Malignant solitary fibrous tumor in the subcutis: Report of a rare superficial malignant type and review of published work.

An 82-year-old Japanese man presented with a 90 mm × 80 mm subcutaneous nodule on the left chest, not connected to the pleura, described as hypointense on T1 -weighted magnetic resonance imaging. Histologically, a well-demarcated nodule demonstrated a patternless pattern composed of hemangiopericytoma-like and short storiform patterns from the subcutis into deeper tissue. Antler-like branching blood vessels and keloidal-type collagen bundles were seen. Myxoid change was seen in hypocellular areas. Bizarre cells and multinucleated giant cells could be easily identified. Approximately 5 mitoses per 10 high-power fields could be detected. The majority of proliferating spindle cells were positive for CD34, CD99 and BCL2 expression. Signal transducer and activator of transcription (STAT)6 was strongly expressed in the nuclei. The Ki-67 proliferation index was 60%. We performed wide local excision with a 30-mm margin, along with resection of intercostal muscles, fasciae and periostea.

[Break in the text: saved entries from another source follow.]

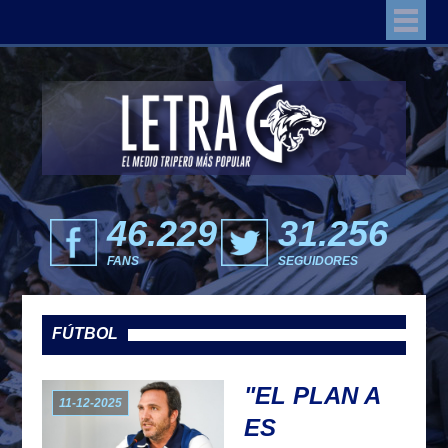
46.229
31.256
FANS
SEGUIDORES
FÚTBOL
"EL PLAN A
11-12-2025
ES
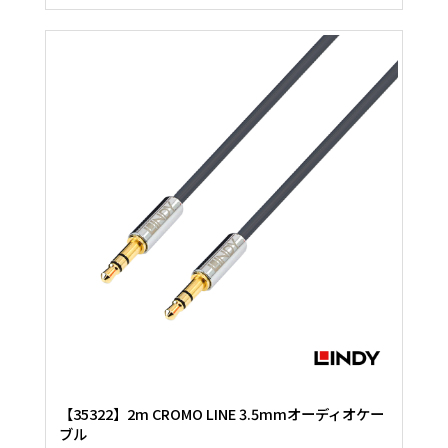
【35322】2m CROMO LINE 3.5mmオーディオケー
ブル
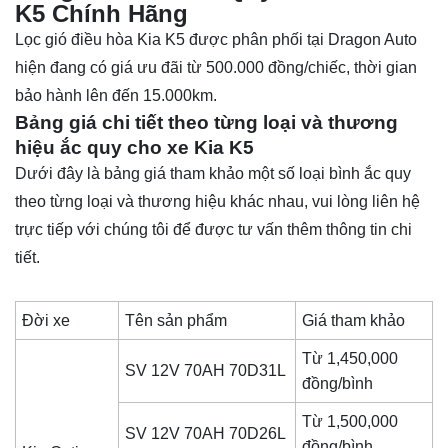
K5 Chính Hãng
Lọc gió điều hòa Kia K5 được phân phối tại Dragon Auto
hiện đang có giá ưu đãi từ 500.000 đồng/chiếc, thời gian
bảo hành lên đến 15.000km.
Bảng giá chi tiết theo từng loại và thương
hiệu ắc quy cho xe Kia K5
Dưới đây là bảng giá tham khảo một số loại bình ắc quy
theo từng loại và thương hiệu khác nhau, vui lòng liên hệ
trực tiếp với chúng tôi để được tư vấn thêm thông tin chi
tiết.
Đời xe
Tên sản phẩm
Giá tham khảo
Từ 1,450,000
SV 12V 70AH 70D31L
đồng/bình
Từ 1,500,000
SV 12V 70AH 70D26L
đồng/bình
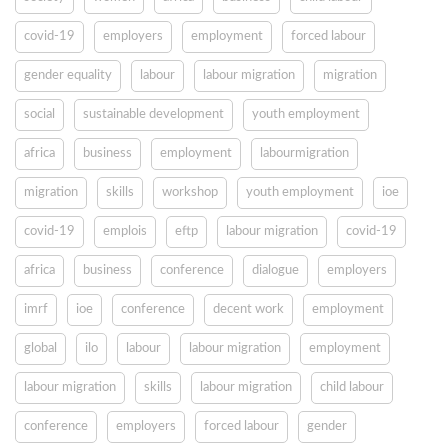
covid-19
employers
employment
forced labour
gender equality
labour
labour migration
migration
social
sustainable development
youth employment
africa
business
employment
labourmigration
migration
skills
workshop
youth employment
ioe
covid-19
emplois
eftp
labour migration
covid-19
africa
business
conference
dialogue
employers
imrf
ioe
conference
decent work
employment
global
ilo
labour
labour migration
employment
labour migration
skills
labour migration
child labour
conference
employers
forced labour
gender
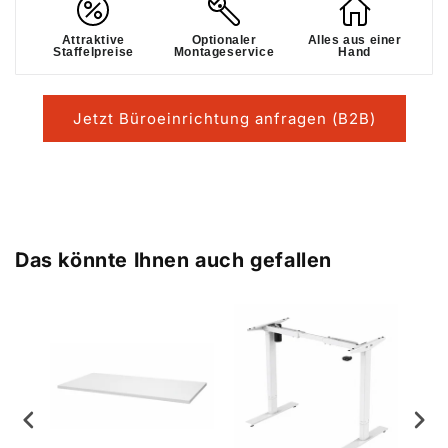
Attraktive
Optionaler
Alles aus einer
Staffelpreise
Montageservice
Hand
Jetzt Büroeinrichtung anfragen (B2B)
Das könnte Ihnen auch gefallen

Neither local recurrence nor distant metastases have occurred in 16 months of follow up. The present case is consistent with malignant solitary fibrous tumor in the subcutis histologically mimicking myxofibrosarcoma or undifferentiated pleomorphic sarcoma, definitively diagnosed by immunoexpression of STAT6. We performed a review of the published work and identified six previously reported patients with malignant superficial solitary fibrous tumor to validate the characteristics of this rare type. Four men and two women were included. The sarcomas involved the head area, trunk and thigh. Only one tumor-associated death occurred despite excision and radiotherapy. Complete excision is a possible treatment choice for this tumor type.